Concussion Rehabilitation

Physiotherapist Megyn Robertson will be overseeing clinical interventions and research into cases of concussion that become chronic, have significant balance disturbances or require neck treatments.

200megynMegyn Robertson is practice owner and clinician for Well Beings Physio, in Craighall Park, and has run the practice for the last 3 years. She is a member of the Health Practitioners Council of South Africa (HPCSA), South African Society of Physiotherapy (SASP) and Irish Society of Chartered (ISCP). Megyn is also a member of the South Gauteng OMT Committee and assists in the running of the 2017 post graduate course as well as lecturing part time.

In 2016, Megyn discovered a new interest in concussion and the role physiotherapy has to play in the assessment, management and treatment of post-concussion syndrome (PCS). She now works in conjunction with Dr Jon Patricios with the intention of becoming a specialist vestibular and OMT physiotherapist in rehabilitation of PCS injuries.

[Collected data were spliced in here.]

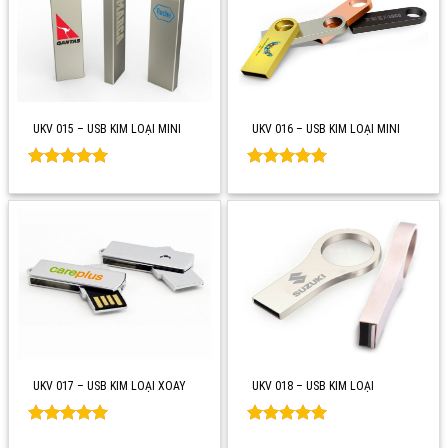
UKV 015 – USB KIM LOẠI MINI
UKV 016 – USB KIM LOẠI MINI
Rated
0
Rated
0
out of 5
out of 5
UKV 017 – USB KIM LOẠI XOAY
UKV 018 – USB KIM LOẠI
Rated
0
Rated
0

Physiotherapy  management of the patient with vestibular dysfunction from head trauma

Symptomatology in head trauma:  There are 4 basic categories of impairment and typical symptoms associated with traumatic brain injury (TBI): namely sleep, cognitive, emotional and somatic. The role of the physiotherapist is predominantly somatic with respect to dizziness, imbalances, headaches, nausea, sensitivity to light and sound and neck pain.


(Morris & Gottshall, ch 26 Physical therapy of the patient with with vestibular dysfunction from head trauma, p504-529)

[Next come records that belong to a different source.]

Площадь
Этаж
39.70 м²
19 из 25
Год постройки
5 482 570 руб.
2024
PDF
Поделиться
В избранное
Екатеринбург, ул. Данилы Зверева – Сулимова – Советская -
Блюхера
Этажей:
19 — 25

My rehabilitation protocol is a Problem Oriented intervention incorporating musculoskeletal intervention as well as vestibular rehabilitation techniques.

  • Cervical treatment
  • Gaze stabilisation
  • Oculomotor training
  • Exertion programme
  • Motion sensitivity training
  • Balance training


The patient is treated for any signs of cervicogenic dizziness or headache a result of the trauma to the musculoskeletal system. For e.g.  O/C1/C2 dysfunction, TMJ and muscular tightness, strengthening of DNF and global head/neck structures.

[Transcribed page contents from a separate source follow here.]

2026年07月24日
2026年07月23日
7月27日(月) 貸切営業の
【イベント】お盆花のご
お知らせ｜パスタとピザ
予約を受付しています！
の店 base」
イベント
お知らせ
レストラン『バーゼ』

Exercises focus on improving gaze stabilisation and eye-head co-ordination within the patient’s tolerance.  Oculomotor training is used to treat saccadic or smooth pursuit deficits in his/her enviroments.


Exertion intolerance is common in mTBI. Patients who present symptomatically with exertion are given an individualised, controlled sub-symptom threshold programme (usually measured by heart rate).


Rehabilitation includes exercises that are more large amplitude, fast movements are used to treat motion sensitivity, with gradual introduction of head motion with trunk motion or whole-body motion retraining.

We are still in the experiential phase but some of the programmes utilized on HUMAC for motion sensitivity and balance training  include:

  1. Clinical test of Sensory Organisation and Balance (CTSIB)

To test how a patient’s vision, vestibular and somatosensory systems interact, and if a deficit exists compared to a normal population. Similar to the Romberg test. We are then able to adjust the settings to perform the test as a protocol

  • Eyes open, firm surface
  • Eyes closed, firm surface
  • Eyes open, foam surface ( I use an airex balance pad on top of the balance board to do this)
  • Eyes closed, foam surface (use airex pad as above)
  1. Mobility

To test how a patient’s ability to hold their Centre of Pressure (COP) on a moving target that circles around a neutral balance point. Results report on the percentage of time the patient holds their COP inside the moving target.

  1. Limits of Stability

The goal is for the patient to move the round cursor (their COP) to the highlighted target. After the patient remains in the target for the hold time, the system turns the target gray and moves to the next target. The patient moves between the centre target and each surrounding target in a random order.